7. Portanto, depreende-se da leitura dos dispositivos acima que, como regra geral, se considera fato gerador do imposto a saída física de mercadoria e é contribuinte aquele que promove sua circulação.
8. Isso posto, é importante ressaltar que a Consulente se equivocou quando informou que a resposta à Consulta 18.581/2018 tratou de operação de venda à ordem de cana-de-açúcar. Em verdade, tal resposta tratou de operação em que o interessado adquiria a safra da cana-de-açúcar em pé e, em seguida, promovia sua venda à usina, que, por sua vez, efetuava o corte da cana-de-açúcar e transporte para o seu próprio estabelecimento industrial. Ou seja, essa resposta tratou do mesmo assunto objeto de indagação na presente consulta que, pelos mesmos motivos, não se refere à operação de venda à ordem, mas sim venda de plantação de cana-de-açúcar.

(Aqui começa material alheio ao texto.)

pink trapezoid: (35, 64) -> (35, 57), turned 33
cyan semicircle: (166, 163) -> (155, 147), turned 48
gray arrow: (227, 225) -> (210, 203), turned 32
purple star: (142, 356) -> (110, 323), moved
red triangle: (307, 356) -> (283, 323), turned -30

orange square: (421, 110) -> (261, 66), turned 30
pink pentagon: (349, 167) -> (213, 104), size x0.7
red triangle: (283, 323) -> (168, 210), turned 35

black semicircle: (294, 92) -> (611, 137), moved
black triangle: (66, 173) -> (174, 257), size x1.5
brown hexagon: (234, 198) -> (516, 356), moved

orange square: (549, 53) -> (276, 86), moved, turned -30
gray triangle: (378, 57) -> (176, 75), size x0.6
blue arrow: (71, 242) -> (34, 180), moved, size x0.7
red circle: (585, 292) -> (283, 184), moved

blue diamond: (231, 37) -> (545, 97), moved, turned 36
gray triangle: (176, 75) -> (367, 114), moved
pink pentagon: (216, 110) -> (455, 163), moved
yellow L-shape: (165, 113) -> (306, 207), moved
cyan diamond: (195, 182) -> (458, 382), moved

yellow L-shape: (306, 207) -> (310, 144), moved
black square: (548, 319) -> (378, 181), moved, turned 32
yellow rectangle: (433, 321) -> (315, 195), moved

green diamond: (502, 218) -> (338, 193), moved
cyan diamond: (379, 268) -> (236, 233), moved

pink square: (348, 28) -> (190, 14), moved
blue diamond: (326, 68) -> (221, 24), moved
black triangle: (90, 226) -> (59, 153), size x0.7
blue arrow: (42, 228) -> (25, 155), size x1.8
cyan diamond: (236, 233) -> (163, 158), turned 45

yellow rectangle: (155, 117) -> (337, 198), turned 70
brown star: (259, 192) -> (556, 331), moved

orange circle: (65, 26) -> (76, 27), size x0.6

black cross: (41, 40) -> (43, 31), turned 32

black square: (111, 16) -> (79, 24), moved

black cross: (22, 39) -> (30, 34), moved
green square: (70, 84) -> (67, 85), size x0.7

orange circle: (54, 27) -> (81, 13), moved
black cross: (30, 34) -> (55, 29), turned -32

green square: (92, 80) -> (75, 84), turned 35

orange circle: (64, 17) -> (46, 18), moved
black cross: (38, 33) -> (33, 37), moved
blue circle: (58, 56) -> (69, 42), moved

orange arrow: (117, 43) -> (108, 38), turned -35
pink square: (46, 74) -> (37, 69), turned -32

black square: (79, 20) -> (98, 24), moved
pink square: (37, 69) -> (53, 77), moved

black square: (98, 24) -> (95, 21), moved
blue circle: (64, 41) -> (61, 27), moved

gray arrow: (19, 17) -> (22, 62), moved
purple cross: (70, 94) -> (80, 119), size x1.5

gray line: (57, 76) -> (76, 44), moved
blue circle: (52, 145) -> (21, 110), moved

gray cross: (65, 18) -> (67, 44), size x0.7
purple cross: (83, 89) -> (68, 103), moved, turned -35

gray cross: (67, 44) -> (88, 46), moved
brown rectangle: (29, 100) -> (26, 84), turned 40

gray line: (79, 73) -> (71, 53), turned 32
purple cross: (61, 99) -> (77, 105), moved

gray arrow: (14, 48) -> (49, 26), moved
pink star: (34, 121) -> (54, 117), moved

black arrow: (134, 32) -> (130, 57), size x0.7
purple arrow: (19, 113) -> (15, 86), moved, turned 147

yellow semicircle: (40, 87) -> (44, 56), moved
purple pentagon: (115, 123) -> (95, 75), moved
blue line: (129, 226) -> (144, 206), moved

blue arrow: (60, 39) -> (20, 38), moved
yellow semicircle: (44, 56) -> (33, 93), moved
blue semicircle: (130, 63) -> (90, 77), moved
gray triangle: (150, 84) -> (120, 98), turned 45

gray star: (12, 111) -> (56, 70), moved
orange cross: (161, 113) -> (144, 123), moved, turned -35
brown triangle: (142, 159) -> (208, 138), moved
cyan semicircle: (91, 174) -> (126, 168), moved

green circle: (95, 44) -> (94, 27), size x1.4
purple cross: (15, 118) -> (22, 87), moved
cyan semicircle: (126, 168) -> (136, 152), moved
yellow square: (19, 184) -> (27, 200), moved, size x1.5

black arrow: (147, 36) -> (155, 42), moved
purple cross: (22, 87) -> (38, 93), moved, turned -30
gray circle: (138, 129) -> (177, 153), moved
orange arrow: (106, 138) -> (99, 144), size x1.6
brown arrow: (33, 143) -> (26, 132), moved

9. Tal fato é relevante e altera substancialmente a operação praticada, tendo em vista que:
9.1. na hipótese de uma típica venda à ordem, ocorrem dois fatos geradores, quais sejam, a venda da cana cortada (mercadoria) do estabelecimento rural para a Consulente, e uma segunda operação de venda, da Consulente para a usina;
9.2. na hipótese em que a safra de cana-de-açúcar em pé é adquirida pela Consulente e revendida à usina, há apenas um fato gerador do imposto, no caso, a remessa da cana-de-açúcar cortada do estabelecimento rural para a usina, posto que a usina promoverá o corte da cana-de-açúcar e transporte para o seu próprio estabelecimento industrial. Nessa situação, como veremos, é irrelevante, para fins do ICMS, o acordo prévio realizado entre a Consulente a usina.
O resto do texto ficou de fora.